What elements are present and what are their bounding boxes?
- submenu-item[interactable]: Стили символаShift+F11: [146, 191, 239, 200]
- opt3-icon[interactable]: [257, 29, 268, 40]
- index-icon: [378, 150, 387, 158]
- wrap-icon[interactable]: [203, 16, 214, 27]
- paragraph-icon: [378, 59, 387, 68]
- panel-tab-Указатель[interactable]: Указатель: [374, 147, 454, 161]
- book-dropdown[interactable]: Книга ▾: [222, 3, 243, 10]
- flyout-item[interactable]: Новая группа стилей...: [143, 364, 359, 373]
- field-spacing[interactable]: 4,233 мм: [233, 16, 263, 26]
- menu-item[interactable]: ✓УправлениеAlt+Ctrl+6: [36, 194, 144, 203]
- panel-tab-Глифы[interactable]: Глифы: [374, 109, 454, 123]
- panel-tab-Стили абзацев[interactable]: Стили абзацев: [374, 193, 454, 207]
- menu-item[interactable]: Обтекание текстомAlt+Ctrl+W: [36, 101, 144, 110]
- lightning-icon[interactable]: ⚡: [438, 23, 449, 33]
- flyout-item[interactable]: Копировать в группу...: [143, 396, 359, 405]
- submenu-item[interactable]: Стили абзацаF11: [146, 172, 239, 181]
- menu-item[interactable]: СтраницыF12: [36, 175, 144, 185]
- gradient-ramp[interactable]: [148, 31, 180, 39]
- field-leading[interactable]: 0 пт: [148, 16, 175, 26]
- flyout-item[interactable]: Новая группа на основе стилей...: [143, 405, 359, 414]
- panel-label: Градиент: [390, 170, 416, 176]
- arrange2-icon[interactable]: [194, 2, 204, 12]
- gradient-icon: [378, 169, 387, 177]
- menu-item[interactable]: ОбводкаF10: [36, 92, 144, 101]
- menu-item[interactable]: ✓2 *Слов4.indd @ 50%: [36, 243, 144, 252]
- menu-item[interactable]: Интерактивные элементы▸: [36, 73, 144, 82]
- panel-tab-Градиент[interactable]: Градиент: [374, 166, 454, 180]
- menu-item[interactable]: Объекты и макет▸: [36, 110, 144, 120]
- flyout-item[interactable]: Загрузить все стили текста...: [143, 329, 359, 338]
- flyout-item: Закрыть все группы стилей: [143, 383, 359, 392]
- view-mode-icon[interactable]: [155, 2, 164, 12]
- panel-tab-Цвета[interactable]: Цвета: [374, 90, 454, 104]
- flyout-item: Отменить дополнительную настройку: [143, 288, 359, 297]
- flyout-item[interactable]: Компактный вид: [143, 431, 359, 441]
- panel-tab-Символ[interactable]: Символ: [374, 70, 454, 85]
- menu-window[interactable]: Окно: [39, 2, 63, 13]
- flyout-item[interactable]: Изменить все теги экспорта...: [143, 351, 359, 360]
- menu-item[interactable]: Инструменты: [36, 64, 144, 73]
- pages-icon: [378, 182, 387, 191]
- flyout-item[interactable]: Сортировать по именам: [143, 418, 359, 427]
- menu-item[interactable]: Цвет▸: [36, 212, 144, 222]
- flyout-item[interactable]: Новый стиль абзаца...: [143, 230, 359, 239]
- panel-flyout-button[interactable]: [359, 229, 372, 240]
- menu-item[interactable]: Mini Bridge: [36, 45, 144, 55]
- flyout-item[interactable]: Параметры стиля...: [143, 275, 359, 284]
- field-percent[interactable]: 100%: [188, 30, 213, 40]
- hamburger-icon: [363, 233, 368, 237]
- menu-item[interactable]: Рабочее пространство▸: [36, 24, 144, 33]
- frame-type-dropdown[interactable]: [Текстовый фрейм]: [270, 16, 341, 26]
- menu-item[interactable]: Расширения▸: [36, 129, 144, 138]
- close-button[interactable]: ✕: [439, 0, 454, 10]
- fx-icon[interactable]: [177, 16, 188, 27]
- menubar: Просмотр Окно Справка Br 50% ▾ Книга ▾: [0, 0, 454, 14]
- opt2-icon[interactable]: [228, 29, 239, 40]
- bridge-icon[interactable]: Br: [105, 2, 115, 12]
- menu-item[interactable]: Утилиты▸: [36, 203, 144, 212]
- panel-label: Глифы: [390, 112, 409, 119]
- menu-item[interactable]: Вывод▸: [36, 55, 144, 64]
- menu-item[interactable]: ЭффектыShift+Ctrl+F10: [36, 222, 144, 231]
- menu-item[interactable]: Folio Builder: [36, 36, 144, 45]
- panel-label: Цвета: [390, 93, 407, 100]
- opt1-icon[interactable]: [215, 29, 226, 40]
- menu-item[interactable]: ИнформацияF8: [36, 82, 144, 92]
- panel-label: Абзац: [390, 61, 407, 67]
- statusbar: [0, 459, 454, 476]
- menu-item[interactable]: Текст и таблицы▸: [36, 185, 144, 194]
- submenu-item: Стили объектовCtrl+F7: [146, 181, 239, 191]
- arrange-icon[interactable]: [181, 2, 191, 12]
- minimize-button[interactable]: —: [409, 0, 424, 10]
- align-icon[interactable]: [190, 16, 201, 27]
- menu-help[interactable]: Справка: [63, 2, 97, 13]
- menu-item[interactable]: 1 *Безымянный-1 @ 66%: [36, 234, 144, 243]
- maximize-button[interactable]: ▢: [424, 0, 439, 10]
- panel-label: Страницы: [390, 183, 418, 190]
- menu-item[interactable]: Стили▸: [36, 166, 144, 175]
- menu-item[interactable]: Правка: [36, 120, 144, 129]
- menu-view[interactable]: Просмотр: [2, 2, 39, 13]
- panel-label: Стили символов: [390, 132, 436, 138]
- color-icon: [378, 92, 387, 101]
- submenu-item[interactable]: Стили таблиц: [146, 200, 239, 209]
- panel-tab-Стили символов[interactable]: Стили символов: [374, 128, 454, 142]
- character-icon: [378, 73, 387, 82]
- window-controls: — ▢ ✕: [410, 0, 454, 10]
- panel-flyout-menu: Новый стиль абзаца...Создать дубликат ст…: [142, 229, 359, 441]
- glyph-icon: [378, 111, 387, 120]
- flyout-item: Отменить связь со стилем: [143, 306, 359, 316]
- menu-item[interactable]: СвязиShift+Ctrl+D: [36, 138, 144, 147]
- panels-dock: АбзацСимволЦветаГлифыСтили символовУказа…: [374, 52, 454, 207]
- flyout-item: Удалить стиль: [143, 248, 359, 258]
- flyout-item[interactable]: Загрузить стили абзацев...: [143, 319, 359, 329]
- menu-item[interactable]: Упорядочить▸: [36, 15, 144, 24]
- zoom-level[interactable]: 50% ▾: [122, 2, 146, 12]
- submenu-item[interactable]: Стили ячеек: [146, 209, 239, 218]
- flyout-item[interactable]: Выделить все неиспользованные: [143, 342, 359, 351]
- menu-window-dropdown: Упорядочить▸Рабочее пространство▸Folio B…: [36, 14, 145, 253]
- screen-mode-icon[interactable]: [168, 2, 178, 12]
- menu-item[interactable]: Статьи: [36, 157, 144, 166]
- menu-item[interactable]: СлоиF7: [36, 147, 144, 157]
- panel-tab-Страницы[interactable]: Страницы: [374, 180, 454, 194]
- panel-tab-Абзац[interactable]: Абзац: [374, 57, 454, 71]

○ ○ ○ ○ ○ ○ ○

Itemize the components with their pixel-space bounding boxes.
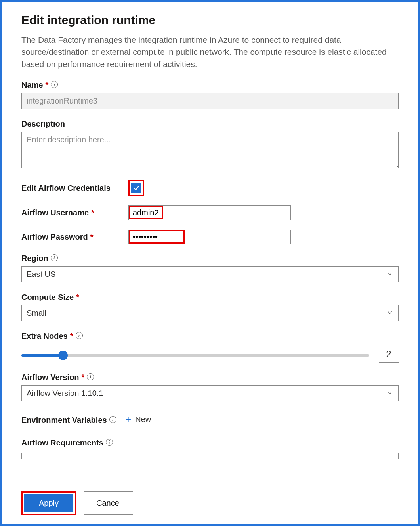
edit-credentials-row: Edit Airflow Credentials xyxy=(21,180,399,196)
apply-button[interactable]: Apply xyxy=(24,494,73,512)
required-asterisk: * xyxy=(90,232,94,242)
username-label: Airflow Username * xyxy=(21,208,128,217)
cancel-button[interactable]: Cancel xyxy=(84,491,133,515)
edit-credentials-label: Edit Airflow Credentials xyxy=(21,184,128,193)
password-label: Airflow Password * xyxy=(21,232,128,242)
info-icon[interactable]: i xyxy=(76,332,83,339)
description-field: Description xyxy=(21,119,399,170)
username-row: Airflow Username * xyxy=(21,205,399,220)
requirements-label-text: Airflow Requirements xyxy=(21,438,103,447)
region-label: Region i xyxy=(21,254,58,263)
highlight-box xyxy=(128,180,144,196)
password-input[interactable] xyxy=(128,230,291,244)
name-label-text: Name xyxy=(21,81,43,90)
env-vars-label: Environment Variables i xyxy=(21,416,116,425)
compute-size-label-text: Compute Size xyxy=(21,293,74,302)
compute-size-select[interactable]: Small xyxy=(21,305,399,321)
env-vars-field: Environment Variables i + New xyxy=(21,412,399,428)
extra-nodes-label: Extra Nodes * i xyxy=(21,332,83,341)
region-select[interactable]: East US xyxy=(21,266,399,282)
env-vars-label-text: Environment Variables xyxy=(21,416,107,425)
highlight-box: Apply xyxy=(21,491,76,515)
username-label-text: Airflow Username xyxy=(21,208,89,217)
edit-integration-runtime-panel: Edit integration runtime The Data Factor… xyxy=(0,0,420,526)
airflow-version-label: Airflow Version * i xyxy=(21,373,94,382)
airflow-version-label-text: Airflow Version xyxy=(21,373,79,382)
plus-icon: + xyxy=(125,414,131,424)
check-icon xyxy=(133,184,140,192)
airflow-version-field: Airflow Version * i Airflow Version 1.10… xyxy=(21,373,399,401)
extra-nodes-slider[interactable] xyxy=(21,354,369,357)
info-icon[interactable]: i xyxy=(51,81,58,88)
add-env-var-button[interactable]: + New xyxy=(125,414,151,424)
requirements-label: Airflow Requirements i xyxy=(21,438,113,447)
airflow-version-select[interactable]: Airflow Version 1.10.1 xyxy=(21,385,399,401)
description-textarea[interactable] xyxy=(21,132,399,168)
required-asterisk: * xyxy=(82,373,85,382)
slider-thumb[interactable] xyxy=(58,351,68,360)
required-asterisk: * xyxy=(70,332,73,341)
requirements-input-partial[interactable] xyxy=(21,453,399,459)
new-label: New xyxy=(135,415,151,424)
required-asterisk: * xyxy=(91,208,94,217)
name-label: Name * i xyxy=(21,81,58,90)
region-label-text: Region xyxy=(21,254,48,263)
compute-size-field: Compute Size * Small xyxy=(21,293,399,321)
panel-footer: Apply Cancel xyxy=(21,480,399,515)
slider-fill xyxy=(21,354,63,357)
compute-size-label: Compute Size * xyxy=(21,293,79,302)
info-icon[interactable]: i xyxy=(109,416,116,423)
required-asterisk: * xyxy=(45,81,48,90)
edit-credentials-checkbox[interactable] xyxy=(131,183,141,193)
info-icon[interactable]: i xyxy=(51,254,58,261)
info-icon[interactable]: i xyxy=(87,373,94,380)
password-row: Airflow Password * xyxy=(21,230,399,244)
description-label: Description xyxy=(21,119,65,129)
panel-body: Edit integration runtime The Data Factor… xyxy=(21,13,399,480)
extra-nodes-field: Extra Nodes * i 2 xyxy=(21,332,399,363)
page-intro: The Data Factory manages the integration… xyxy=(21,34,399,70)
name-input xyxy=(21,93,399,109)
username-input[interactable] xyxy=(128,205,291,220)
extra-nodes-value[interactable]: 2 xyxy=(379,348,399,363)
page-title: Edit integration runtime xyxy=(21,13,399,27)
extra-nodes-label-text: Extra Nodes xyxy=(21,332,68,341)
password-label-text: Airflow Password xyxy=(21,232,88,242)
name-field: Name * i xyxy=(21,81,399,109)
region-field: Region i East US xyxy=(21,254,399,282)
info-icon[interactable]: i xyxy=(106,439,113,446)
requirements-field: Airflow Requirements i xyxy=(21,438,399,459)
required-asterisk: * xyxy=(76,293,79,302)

○ ○ ○ ○ ○ ○ ○

Exercise objective:
Search the listing above for the string "their" and return each line it appears on.

Task solution:
What elements are present and what are their bounding boxes?
Itemize the components with their pixel-space bounding boxes.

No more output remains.